(Excerpted records Opens)

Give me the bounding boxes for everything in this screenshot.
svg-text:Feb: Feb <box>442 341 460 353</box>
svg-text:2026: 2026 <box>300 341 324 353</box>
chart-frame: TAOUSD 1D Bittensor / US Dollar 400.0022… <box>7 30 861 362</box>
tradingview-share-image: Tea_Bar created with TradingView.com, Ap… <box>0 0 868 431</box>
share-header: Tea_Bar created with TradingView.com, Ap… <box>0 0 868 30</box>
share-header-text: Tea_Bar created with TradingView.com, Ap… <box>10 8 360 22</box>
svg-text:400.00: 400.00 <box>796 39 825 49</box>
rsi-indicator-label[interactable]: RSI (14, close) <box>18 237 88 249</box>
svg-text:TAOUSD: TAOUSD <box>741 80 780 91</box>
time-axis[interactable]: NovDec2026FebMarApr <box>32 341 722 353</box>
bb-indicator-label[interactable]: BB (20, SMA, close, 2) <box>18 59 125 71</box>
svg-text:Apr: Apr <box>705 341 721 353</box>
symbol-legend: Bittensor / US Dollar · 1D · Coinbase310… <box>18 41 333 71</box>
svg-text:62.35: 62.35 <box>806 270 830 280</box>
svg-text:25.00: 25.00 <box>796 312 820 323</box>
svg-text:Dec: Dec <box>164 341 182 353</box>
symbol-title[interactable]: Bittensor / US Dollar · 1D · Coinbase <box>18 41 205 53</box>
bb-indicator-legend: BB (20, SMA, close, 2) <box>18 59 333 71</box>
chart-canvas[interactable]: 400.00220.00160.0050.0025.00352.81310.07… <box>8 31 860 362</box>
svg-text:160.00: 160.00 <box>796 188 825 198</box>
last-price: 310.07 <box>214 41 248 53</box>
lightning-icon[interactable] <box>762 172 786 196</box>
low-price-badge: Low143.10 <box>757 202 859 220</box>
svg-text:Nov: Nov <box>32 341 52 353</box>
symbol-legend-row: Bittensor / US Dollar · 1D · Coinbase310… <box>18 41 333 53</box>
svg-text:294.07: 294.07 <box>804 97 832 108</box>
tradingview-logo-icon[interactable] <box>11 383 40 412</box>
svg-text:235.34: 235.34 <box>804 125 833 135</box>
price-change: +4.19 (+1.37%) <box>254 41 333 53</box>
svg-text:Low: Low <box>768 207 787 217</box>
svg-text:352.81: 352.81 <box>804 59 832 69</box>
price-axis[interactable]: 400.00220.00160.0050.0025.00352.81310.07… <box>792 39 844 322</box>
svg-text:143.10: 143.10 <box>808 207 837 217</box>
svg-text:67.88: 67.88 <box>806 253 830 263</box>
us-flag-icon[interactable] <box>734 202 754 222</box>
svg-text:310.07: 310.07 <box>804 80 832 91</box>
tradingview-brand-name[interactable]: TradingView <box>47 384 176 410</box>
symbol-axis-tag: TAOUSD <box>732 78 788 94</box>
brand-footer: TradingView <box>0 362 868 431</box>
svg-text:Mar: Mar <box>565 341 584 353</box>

(Excerpted records Closes)

* **What the task requires**: Each record above has to be set down again, exactly and completely.

* **Result of this exercise**:
Give me the bounding boxes for everything in this screenshot.
svg-text:Feb: Feb <box>442 341 460 353</box>
svg-text:2026: 2026 <box>300 341 324 353</box>
chart-frame: TAOUSD 1D Bittensor / US Dollar 400.0022… <box>7 30 861 362</box>
tradingview-share-image: Tea_Bar created with TradingView.com, Ap… <box>0 0 868 431</box>
share-header: Tea_Bar created with TradingView.com, Ap… <box>0 0 868 30</box>
share-header-text: Tea_Bar created with TradingView.com, Ap… <box>10 8 360 22</box>
svg-text:400.00: 400.00 <box>796 39 825 49</box>
rsi-indicator-label[interactable]: RSI (14, close) <box>18 237 88 249</box>
svg-text:TAOUSD: TAOUSD <box>741 80 780 91</box>
time-axis[interactable]: NovDec2026FebMarApr <box>32 341 722 353</box>
bb-indicator-label[interactable]: BB (20, SMA, close, 2) <box>18 59 125 71</box>
svg-text:Apr: Apr <box>705 341 721 353</box>
symbol-legend: Bittensor / US Dollar · 1D · Coinbase310… <box>18 41 333 71</box>
svg-text:62.35: 62.35 <box>806 270 830 280</box>
svg-text:25.00: 25.00 <box>796 312 820 323</box>
svg-text:Dec: Dec <box>164 341 182 353</box>
symbol-title[interactable]: Bittensor / US Dollar · 1D · Coinbase <box>18 41 205 53</box>
bb-indicator-legend: BB (20, SMA, close, 2) <box>18 59 333 71</box>
chart-canvas[interactable]: 400.00220.00160.0050.0025.00352.81310.07… <box>8 31 860 362</box>
svg-text:160.00: 160.00 <box>796 188 825 198</box>
last-price: 310.07 <box>214 41 248 53</box>
lightning-icon[interactable] <box>762 172 786 196</box>
low-price-badge: Low143.10 <box>757 202 859 220</box>
svg-text:Nov: Nov <box>32 341 52 353</box>
symbol-legend-row: Bittensor / US Dollar · 1D · Coinbase310… <box>18 41 333 53</box>
svg-text:294.07: 294.07 <box>804 97 832 108</box>
tradingview-logo-icon[interactable] <box>11 383 40 412</box>
svg-text:235.34: 235.34 <box>804 125 833 135</box>
price-change: +4.19 (+1.37%) <box>254 41 333 53</box>
svg-text:Low: Low <box>768 207 787 217</box>
svg-text:352.81: 352.81 <box>804 59 832 69</box>
price-axis[interactable]: 400.00220.00160.0050.0025.00352.81310.07… <box>792 39 844 322</box>
svg-text:143.10: 143.10 <box>808 207 837 217</box>
svg-text:67.88: 67.88 <box>806 253 830 263</box>
us-flag-icon[interactable] <box>734 202 754 222</box>
svg-text:310.07: 310.07 <box>804 80 832 91</box>
tradingview-brand-name[interactable]: TradingView <box>47 384 176 410</box>
symbol-axis-tag: TAOUSD <box>732 78 788 94</box>
brand-footer: TradingView <box>0 362 868 431</box>
svg-text:Mar: Mar <box>565 341 584 353</box>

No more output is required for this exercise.